● GIVEN DATA:

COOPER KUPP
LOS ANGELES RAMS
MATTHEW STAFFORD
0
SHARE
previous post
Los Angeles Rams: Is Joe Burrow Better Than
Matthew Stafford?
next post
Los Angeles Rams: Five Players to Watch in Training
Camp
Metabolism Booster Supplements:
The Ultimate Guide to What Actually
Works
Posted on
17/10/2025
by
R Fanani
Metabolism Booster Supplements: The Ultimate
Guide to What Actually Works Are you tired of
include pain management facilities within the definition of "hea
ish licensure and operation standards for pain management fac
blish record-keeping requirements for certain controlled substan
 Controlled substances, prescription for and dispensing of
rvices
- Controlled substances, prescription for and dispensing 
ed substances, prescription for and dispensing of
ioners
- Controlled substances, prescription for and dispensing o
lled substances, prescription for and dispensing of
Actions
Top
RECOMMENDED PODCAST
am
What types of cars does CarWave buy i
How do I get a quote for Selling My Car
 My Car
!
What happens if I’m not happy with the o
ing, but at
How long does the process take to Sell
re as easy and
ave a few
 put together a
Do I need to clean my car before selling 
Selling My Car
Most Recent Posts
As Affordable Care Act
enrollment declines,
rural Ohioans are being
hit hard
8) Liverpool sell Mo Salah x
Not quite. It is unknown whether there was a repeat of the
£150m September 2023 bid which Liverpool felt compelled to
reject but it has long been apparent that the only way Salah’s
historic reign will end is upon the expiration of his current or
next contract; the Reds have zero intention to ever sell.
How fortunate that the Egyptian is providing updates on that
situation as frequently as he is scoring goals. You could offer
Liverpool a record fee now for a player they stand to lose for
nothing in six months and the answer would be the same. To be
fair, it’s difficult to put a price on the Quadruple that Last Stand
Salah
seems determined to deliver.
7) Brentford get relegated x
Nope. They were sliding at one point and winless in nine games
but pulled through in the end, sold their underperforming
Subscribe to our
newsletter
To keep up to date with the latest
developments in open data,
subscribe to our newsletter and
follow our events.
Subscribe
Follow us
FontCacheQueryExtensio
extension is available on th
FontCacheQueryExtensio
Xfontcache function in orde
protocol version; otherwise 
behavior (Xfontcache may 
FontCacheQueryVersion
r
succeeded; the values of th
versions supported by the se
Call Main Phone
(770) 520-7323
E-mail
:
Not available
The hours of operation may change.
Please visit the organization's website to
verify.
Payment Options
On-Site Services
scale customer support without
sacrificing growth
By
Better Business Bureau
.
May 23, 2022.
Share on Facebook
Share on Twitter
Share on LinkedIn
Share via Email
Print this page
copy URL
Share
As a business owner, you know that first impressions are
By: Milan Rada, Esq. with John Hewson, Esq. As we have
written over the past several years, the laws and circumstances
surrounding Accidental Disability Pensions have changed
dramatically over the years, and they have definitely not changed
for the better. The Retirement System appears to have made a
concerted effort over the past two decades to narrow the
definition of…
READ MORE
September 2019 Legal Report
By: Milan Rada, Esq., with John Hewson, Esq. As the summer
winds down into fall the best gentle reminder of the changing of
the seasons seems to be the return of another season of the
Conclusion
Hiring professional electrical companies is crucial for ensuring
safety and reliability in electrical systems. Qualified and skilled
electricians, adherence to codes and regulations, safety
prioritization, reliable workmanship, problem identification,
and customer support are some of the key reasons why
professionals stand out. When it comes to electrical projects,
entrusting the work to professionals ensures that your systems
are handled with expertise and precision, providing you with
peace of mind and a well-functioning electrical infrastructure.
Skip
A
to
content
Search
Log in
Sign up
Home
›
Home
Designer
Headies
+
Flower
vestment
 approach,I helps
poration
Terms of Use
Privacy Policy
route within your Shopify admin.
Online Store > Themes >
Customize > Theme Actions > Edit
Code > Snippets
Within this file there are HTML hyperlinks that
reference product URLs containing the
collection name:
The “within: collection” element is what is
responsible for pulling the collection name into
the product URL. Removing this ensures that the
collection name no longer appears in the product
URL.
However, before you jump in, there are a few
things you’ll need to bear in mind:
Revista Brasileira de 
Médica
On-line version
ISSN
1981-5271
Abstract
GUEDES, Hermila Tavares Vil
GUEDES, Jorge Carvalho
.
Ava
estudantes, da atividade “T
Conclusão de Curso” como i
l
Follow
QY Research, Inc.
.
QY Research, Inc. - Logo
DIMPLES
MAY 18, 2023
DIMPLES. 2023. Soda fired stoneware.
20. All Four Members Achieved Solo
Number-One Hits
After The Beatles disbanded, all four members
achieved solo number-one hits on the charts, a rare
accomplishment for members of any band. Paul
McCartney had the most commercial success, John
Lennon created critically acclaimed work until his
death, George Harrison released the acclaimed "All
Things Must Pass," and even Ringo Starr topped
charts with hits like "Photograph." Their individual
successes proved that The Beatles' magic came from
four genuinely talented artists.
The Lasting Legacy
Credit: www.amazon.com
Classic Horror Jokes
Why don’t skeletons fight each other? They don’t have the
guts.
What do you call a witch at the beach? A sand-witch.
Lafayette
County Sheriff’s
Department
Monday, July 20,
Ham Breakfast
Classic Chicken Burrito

● ACTIVITY: Reproduce every line in the records above that contains the word "Guide".

● ANSWER BOX:
The Ultimate Guide to What Actually
Guide to What Actually Works Are you tired of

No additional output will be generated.